顔に静かな怒りを浮かべながら「ふざけた話だよな」と、噛みしめるように言う。
「二十五人目のシュトローマン(カカシ)、八十人目のフライシュ(食肉)、三百二十人目のヴァイゼン(麦)。どれもこれも、人間の名前じゃねえ。そいつが国に何をもたらすか、何を作り出して、何を納めるか。……何に『換わる』かしか考えてねえ呼び名だ。だから二十五人目のシュトローマンが明日突然死んじまったら、その後釜にすぐ別の赤ん坊が据えられて、国のリストに載るんだ。以降はその赤ん坊が二十五人目のシュトローマンを名乗り、お前の代わりに働くんだ」
「……それじゃ、俺が生きた証は何一つ残らねえじゃねえか! 名前も、仕事も、別の人間が引き継ぐんなら、俺は一体何のために……」
「だから言ったろ。国は国民を労働力として管理してるって。人格を認めちゃいねえのさ」
お前はただの歯車だ。名もない、交換可能な、国という制度を生かすための部品に過ぎないんだ。

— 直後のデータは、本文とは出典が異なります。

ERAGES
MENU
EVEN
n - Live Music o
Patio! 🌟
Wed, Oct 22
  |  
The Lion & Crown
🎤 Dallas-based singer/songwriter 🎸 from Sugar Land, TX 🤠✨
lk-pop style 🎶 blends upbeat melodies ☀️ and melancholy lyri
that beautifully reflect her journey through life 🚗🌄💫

残酷に言い放つレヒトに、シュトロはしばらく言葉を返せなかった。苦難の日々の中でも、少なくとも自分が流した汗と、なし遂げた仕事ぐらいは誇っても良いものだと思っていた。
金ももらわず、誰にもほめられず、それでも懸命に従事した労働の成果。立派に大地に立ち、村を守り、害獣をはねのけるカカシの群は、シュトロという人間抜きには存在し得なかったはずだ。ならばこそ、こいつらは俺がつくろって、藁を差し換えて、責任をもって管理しているのだと。胸を張る権利があるはずだと思っていた。

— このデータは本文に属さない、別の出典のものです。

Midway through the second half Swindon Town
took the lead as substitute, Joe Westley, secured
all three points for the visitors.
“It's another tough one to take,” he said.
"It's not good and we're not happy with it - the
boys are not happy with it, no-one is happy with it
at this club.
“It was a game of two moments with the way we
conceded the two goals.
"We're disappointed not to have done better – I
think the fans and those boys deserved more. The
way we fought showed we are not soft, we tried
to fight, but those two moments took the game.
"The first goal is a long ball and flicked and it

だがそれらの労働があくまで『二十五人目のシュトローマン』のものとされるのならば、シュトロの成果は彼の死後、別の人間にかすめ取られてしまう。
レヒトの話を信じるならば、そういうことだ。同じ名の人間が同じ村で、同じカカシを管理するのだ。国は二十五人目のシュトローマンが何人いたかなど、どの時点で入れ替わったかなど、問題にはしない。

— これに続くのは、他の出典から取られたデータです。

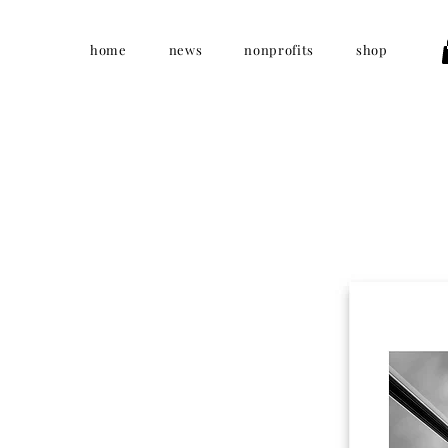
home
news
nonprofits
shop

二十五人目のシュトローマンという『役目』を負う人間が、現時点で存在しているか。きちんと働いているか。ただ、それだけにしか関心がないのだ。
何も残らない。
うめくシュトロが、やがて表情をゆがめたまま、つぶやくように訊いた。
「シュトローマンがカカシなら――――レヒトは、何だ――?」
あんたは、何に捧げられた人間なんだ?
レヒトは腕を組み、シュトロの目を見つめ……ややあって、鼻をすすりながら、答えた。